**Task goal**.
From the data below, return the exact lines starting at the line containing "the new environment means a blank slate for" and ending at the line containing "them. Enrolling your child in martial arts", both included, and nothing else.
(Input records)
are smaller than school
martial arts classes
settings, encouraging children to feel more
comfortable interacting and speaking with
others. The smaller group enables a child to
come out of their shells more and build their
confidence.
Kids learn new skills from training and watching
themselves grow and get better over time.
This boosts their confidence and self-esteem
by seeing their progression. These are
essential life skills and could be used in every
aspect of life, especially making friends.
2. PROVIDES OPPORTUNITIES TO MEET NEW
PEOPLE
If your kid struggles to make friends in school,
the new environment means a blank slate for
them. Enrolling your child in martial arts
(End Input records)
(Input records)
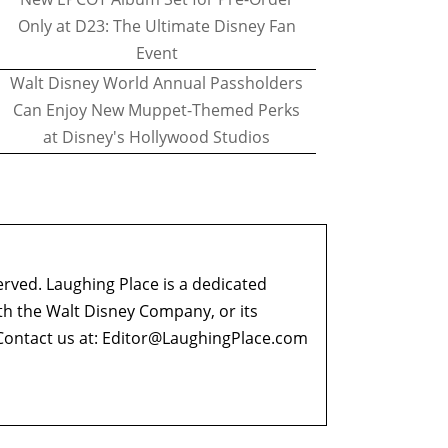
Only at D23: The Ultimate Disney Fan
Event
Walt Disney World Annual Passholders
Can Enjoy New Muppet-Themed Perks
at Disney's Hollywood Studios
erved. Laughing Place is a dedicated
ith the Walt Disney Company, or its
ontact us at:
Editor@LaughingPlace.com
(End Input records)
**Solution to the problem**.
the new environment means a blank slate for
them. Enrolling your child in martial arts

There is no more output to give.